In Brussels on Sunday, officers fired water cannon and tear gas at a protest which police said was attended by 35,000.
Protesters set fire to wood pallets, and social media images showed them attacking police vans with street signs.
And in Denmark this weekend, around 1,000 demonstrators protested against government plans to reinstate a Covid-19 pass for civil servants.
"People want to live," said one of the organisers of the Dutch protests, Mr Joost Eras. "That's why we're here."
A crowd of 40,000 marched through the Austrian capital Vienna on Saturday, decrying "dictatorship", while some 6,000 people protested in the city of Linz on Sunday.
The Vienna rally was organised by a far-right political party, and some protesters wore a yellow star saying "not vaccinated", mimicking the Star of David that Nazis forced Jews to wear during the Holocaust.
Alongside the "worried" citizens are others who "are becoming radicalised", Interior Minister Karl Nehammer said on Sunday.
French troops headed to Guadeloupe on Sunday after a week of unrest over Covid-19 measures, while the country's Prime Minister Jean Castex was set to convene a meeting in Paris with officials from the French Caribbean island.
Roads were blocked on Sunday after protesters defying a curfew looted and torched shops and pharmacies overnight.
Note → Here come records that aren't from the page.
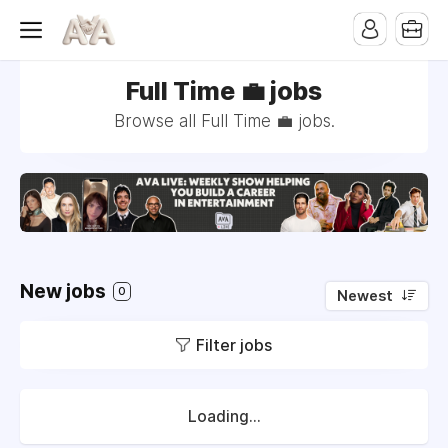
Full Time 💼 jobs
Browse all Full Time 💼 jobs.
New jobs
0
Newest
Filter jobs
Loading...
Police made 38 arrests and two members of the security forces were injured.
The violence comes as Covid-19 infections spiral in Europe.
Germany's Health Minister Jens Spahn issued a fresh call yesterday for citizens to get vaccinated.
"Probably by the end of this winter, as is sometimes cynically said, pretty much everyone in Germany will be vaccinated, cured or dead," Mr Spahn said, blaming "the very contagious Delta variant".
Austria's decision flies in the face of earlier promises that tough virus restrictions would be a thing of the past.
Over the summer, then Chancellor Sebastian Kurz had declared the pandemic "over".
But plateauing inoculation rates, record case numbers and a rising death toll have forced the government to walk back such bold claims.
After taking office last month, Chancellor Alexander Schallenberg criticised the "shamefully low" vaccine rate - 66 per cent compared with France's 75 per cent - and banned the unvaccinated from public spaces.
When that proved ineffective in suppressing new infections, he announced a nationwide lockdown, with an evaluation after 10 days.
Political analyst Thomas Hofer blamed Mr Schallenberg for maintaining "the fiction" of a successfully contained pandemic for too long.
"The government didn't take the warnings of a next wave seriously," he told AFP. "The chaos is evident."